What is the average time for a teenager to run a mile?
about 6 to 3 minutesBut on average, most teens run a mile in about 6 to 3 minutes..
What is the average mile time for a 13 year old female?
I think for a 13 year old girl 10 minutes is quick. Most girls ive seen run the mile are around 14-15 minutes.
What is the average mile time for a 14 year old?
A noncompetitive, relatively in-shape runner usually completes one mile in about 9 to 10 minutes, on average. If you’re new to running, you might run one mile in closer to 12 to 15 minutes as you build up endurance.
How many minutes does it take to drive 1 mile?
Time to cover 1 mile = t = ? x = (1 hour / 60 miles) * mile = 1/60 hour = (1/60) * 60 minutes = 1 minute. Thus, it takes 1 minute to travel 1 mile, with the speed of 60 miles per hour.
What happens if you run a mile everyday?
According to medical science, if you run a mile every day, you have: 42% lower risk of esophageal cancer, 27% lower risk of liver cancer, 26% lower risk of lung cancer, 23% lower risk of kidney cancer, 16% lower risk of colon cancer, and 10% lower risk of breast cancer.
What is a good mile time for a high school girl?
Anywhere from 4 to 14 minutes, depending on your height, weight, nutrition, and overall fitness level. But as Stephen wrote, any time is a good time, especially if you’re getting faster over time. A typical walking pace is 20 minutes/mile, just for reference.

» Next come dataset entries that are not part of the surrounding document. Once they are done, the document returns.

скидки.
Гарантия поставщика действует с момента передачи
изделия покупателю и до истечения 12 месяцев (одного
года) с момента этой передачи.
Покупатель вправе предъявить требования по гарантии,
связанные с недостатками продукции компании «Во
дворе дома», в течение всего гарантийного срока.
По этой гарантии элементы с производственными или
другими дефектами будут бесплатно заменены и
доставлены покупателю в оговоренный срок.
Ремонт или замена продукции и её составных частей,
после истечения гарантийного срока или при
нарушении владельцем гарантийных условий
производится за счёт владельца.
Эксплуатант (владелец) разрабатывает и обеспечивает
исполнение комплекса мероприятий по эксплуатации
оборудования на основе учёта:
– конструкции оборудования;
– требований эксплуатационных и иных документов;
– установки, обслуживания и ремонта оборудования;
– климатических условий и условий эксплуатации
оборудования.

How fast should a 14 year old female run a mile?
It depends. It’s like asking what the average weight of a 14-year old is. If some girls are athletic and like running they may run a mile in 5 minutes. But if every 14-year old girl in the school ran a mile the average would probably drop to about a 9:00 minute time for a mile.
What is an average mile time for a 13 year old?
around 5:35- 5:50So to answer your question the average mile time for an athletic 13 year old boy would probably be around 5:35- 5:50. For a runner a competitive time would be around 5:00–5:30. This track season I’ll be a sophomore and I hope to go 4:50.
How fast can a 14 year old run?
The average under-17 girl cancomplete a 100-meter sprint in 12.8 to 13.1 seconds and a 200-meter sprint in 26.4 to 27 seconds.
Is a 10 minute mile slow?
A 9-minute mile for a man and 10:30 for a woman are signs of moderate fitness; men who can’t run better than a 10-minute mile, and women slower than 12 minutes, fall into the low-fitness category. … Over all, he said, a 10-minute mile for a middle-aged man and a 12-minute mile for a woman suggest a good level of fitness.
How long should a 13 year old run a mile?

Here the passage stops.